When NBC showed an old news clip from the first Clinton presidency, with Sen. Craig ragging that Bill "is a naughty, nasty, bad boy," it did sound like something out of a bad pedophile novel.

Double-Edged Sword

Beware of the unintended consequences of anti-discrimination mandates. That's what some folks are discovering in Santa Fe, where the residents of the RainbowVision development, created to provide a secure and affirming environment for gay seniors, fear it could soon be overrun by heterosexuals. New Mexico law bars housing discrimination based on sexual orientation, and so the home owners association can't maintain a balance toward gay people (and it seems that the management company is just as happy to rent to whomever).

RainbowVision includes a mixture of condos and rental units plus an assisted-living facility. Interestingly enough, the New York Times recently reported on discrimination against gay seniors in typical assisted living facilities, including one in Santa Fe, finding that gay seniors:

have been disrespected, shunned or mistreated in ways that range from hurtful to deadly, even leading some to commit suicide. Some have seen their partners and friends insulted or isolated.
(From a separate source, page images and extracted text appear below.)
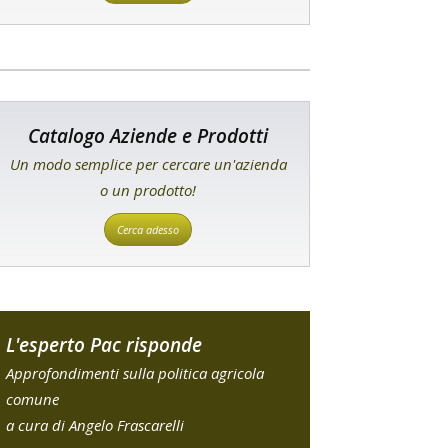
Catalogo Aziende e Prodotti
Un modo semplice per cercare un'azienda
o un prodotto!
Cerca adesso
L'esperto Pac risponde
Approfondimenti sulla politica agricola
comune
a cura di Angelo Frascarelli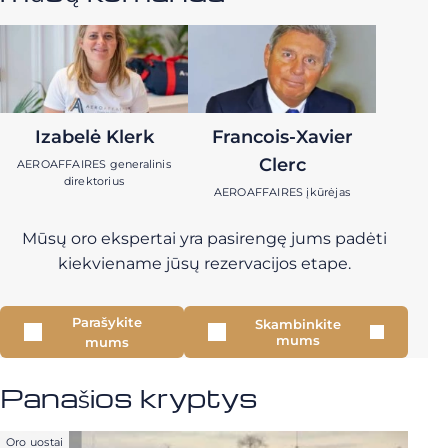
Izabelė Klerk
Francois-Xavier
Clerc
AEROAFFAIRES generalinis
direktorius
AEROAFFAIRES įkūrėjas
Mūsų oro ekspertai yra pasirengę jums padėti
kiekviename jūsų rezervacijos etape.
Parašykite
Skambinkite
mums
mums
Panašios kryptys
Oro uostai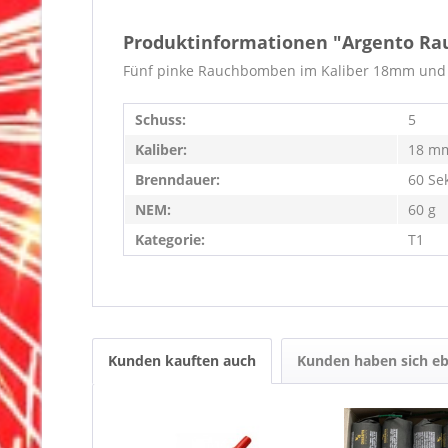
Produktinformationen "Argento R
Fünf pinke Rauchbomben im Kaliber 18mm und e
Schuss:
5
Kaliber:
18 m
Brenndauer:
60 Se
NEM:
60 g
Kategorie:
T1
Kunden kauften auch
Kunden haben sich eb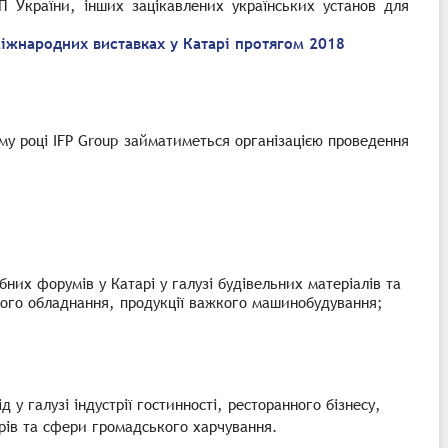
П України, інших зацікавлених українських установ для
міжнародних виставках у Катарі протягом 2018
ому році
IFP Group
займатиметься організацією проведення
них форумів у Катарі у галузі будівельних матеріалів та
вого обладнання, продукції важкого машинобудування;
 у галузі індустрії гостинності, ресторанного бізнесу,
рів та сфери громадського харчування.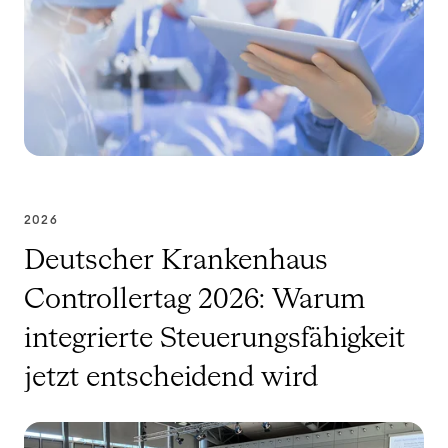
2026
Deutscher Krankenhaus
Controllertag 2026: Warum
integrierte Steuerungsfähigkeit
jetzt entscheidend wird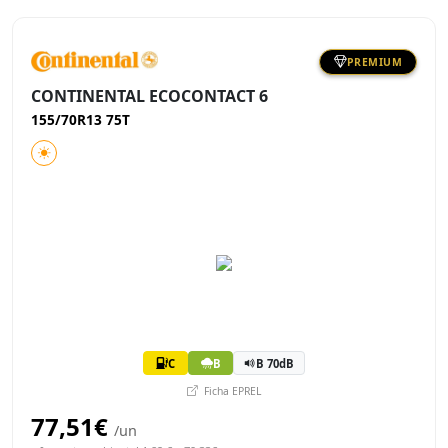
PREMIUM
CONTINENTAL ECOCONTACT 6
155/70R13 75T
C
B
B 70dB
Ficha EPREL
77,51€
/un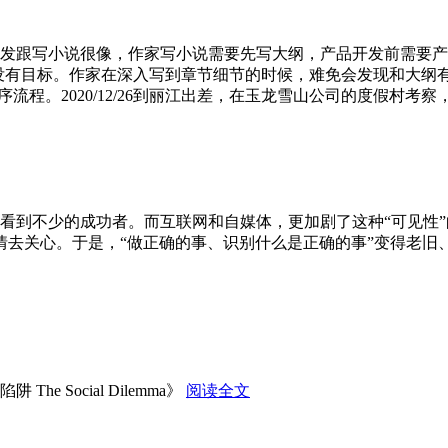
产品开发跟写小说很像，作家写小说需要先写大纲，产品开发前需要产
，没有目标。作家在深入写到章节细节的时候，难免会发现和大
程。2020/12/26到丽江出差，在玉龙雪山公司的度假村考察，
你看到不少的成功者。而互联网和自媒体，更加剧了这种“可见性
去关心。于是，“做正确的事、识别什么是正确的事”变得老旧
e Social Dilemma》
阅读全文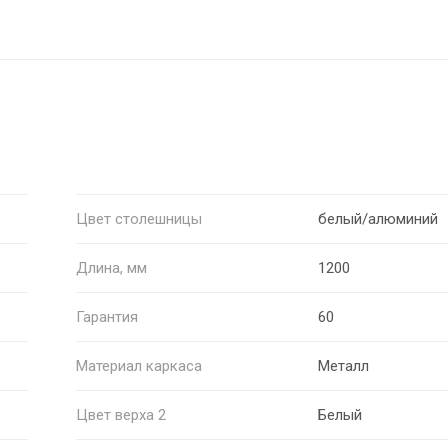
Цвет столешницы
белый/алюминий
Длина, мм
1200
Гарантия
60
Материал каркаса
Металл
Цвет верха 2
Белый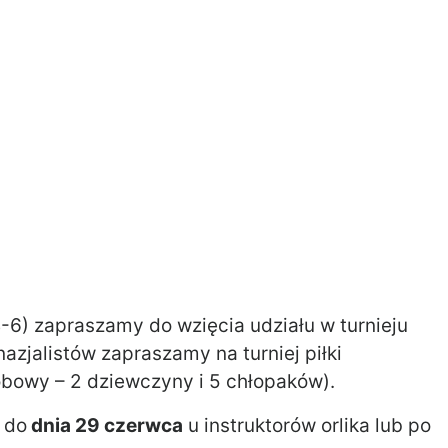
4-6) zapraszamy do wzięcia udziału w turnieju
nazjalistów zapraszamy na turniej piłki
obowy – 2 dziewczyny i 5 chłopaków).
 do
dnia 29 czerwca
u instruktorów orlika lub po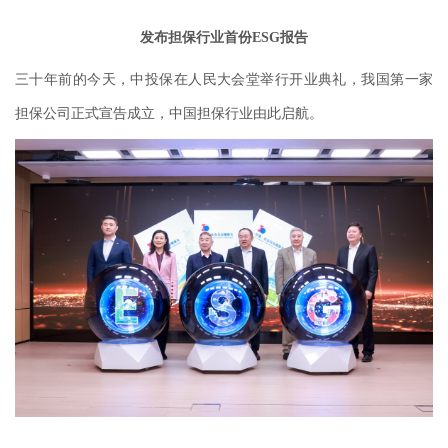
发布担保行业首份
ESG报告
三十年前的今天，中投保在人民大会堂举行开业典礼，我国第一家
担保公司正式宣告成立，中国担保行业由此启航。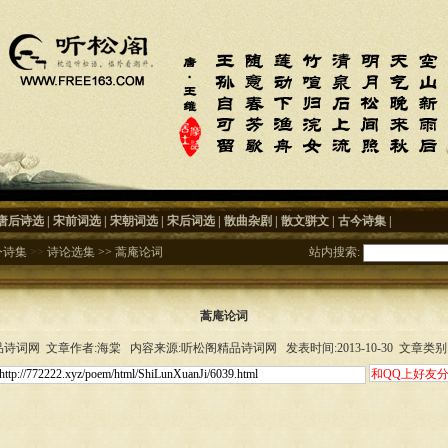
唐后诗选
|
宋前词选
|
宋朝词选
|
宋后词选
|
散曲杂剧
|
散文骈文
|
古今诗集
|
今诗集
>>
诗论选集
>>
蒿庵论词
站内搜索:
蒿庵论词
诗词网 文章作者:海棠 内容来源:听松阁精品诗词网 发表时间:2013-10-30 文章类别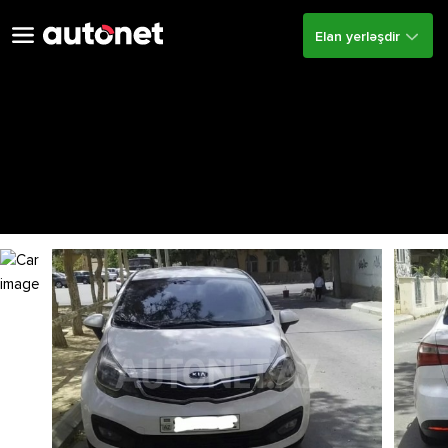
Elan yerləşdir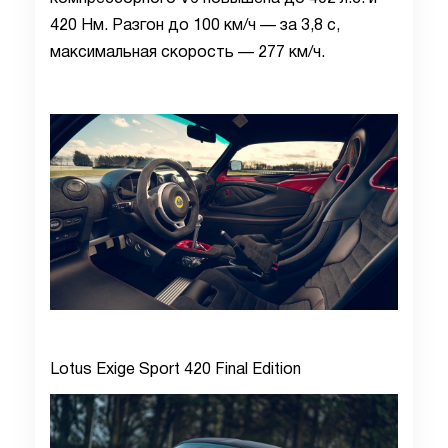
420 Нм. Разгон до 100 км/ч — за 3,8 с,
максимальная скорость — 277 км/ч.
Lotus Exige Sport 420 Final Edition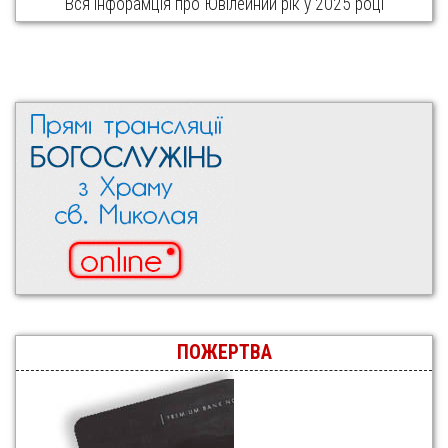
Вся інфорамція про Ювілейний рік у 2025 році
ПОЖЕРТВА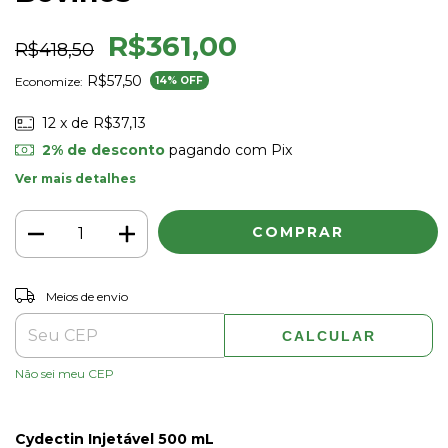
R$361,00
R$418,50
R$57,50
Economize:
14
% OFF
12
x de
R$37,13
2% de desconto
pagando com Pix
Ver mais detalhes
ALTERAR CEP
Entregas para o CEP:
Meios de envio
CALCULAR
Não sei meu CEP
Cydectin Injetável 500 mL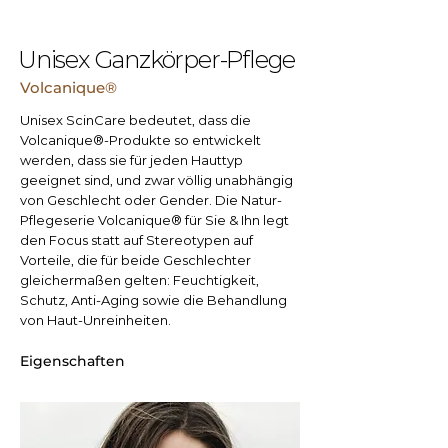
Unisex Ganzkörper-Pflege
Volcanique®
Unisex ScinCare bedeutet, dass die
Volcanique®-Produkte so entwickelt
werden, dass sie für jeden Hauttyp
geeignet sind, und zwar völlig unabhängig
von Geschlecht oder Gender. Die Natur-
Pflegeserie Volcanique® für Sie & Ihn legt
den Focus statt auf Stereotypen auf
Vorteile, die für beide Geschlechter
gleichermaßen gelten: Feuchtigkeit,
Schutz, Anti-Aging sowie die Behandlung
von Haut-Unreinheiten.
Eigenschaften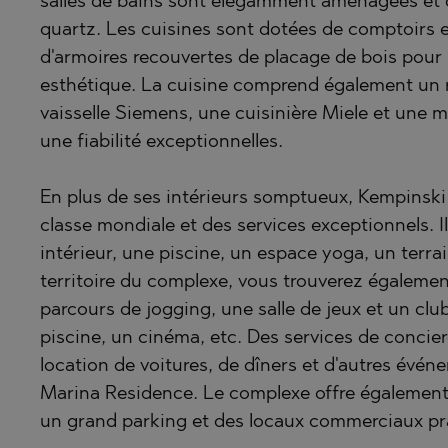
salles de bains sont élégamment aménagées et d
POMORIE
PANAGYUR
quartz. Les cuisines sont dotées de comptoirs e
PRIMORSK
PANCHARE
d'armoires recouvertes de placage de bois pour 
esthétique. La cuisine comprend également un ré
RAVNO PO
POMORIE
vaisselle Siemens, une cuisinière Miele et une 
RUDARTSI
PRIMORSK
une fiabilité exceptionnelles.
TSAREVO
SHKORPILO
VELINGRA
SINEMORE
En plus de ses intérieurs somptueux, Kempinsk
classe mondiale et des services exceptionnels. Il
VLADAYA
TOPOLA
intérieur, une piscine, un espace yoga, un terrai
TSAR SIM
territoire du complexe, vous trouverez égalemen
TSAREVO
parcours de jogging, une salle de jeux et un clu
VLADAYA
piscine, un cinéma, etc. Des services de concierg
location de voitures, de dîners et d'autres évé
YAGODOVO
Marina Residence. Le complexe offre égalemen
un grand parking et des locaux commerciaux prat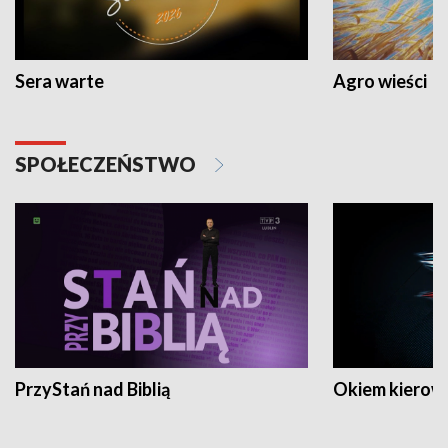
Sera warte
Agro wieści
SPOŁECZEŃSTWO
PrzyStań nad Biblią
Okiem kierow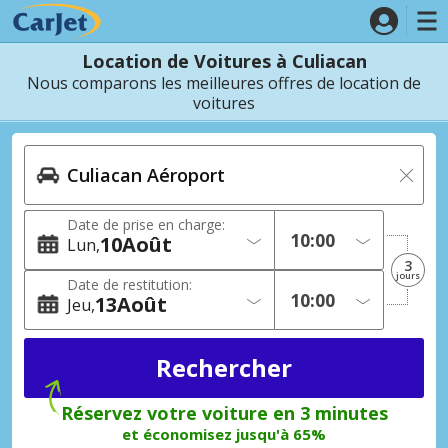
Location de Voitures à Culiacan
Nous comparons les meilleures offres de location de
voitures
Date de prise en charge:
10
Août
Lun
3
jours
Date de restitution:
13
Août
Jeu
Réservez votre voiture en 3 minutes
et économisez jusqu'à 65%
So it would seem that the right to create gay-focused retirement institutions might be worth preserving.

And its not just gay seniors who fall victim to "fair housing" over-reach. Activist in the past succeeded in forbidding those seeking home or apartment roommates from indicating a religious or age preference in their classified ads, and the same issue has popped up with gay people seeking gay roommates.

To which some housing commissar wannabes simply shrug and say why not force an 80-year-old Catholic grandma to rent her spare room to a 20-something wiccan? It'll be good for the old gal, and it's not like there's any need to respect archaic concepts like property rights or freedom of association or any other impediments on the road to the progressive total state, is there?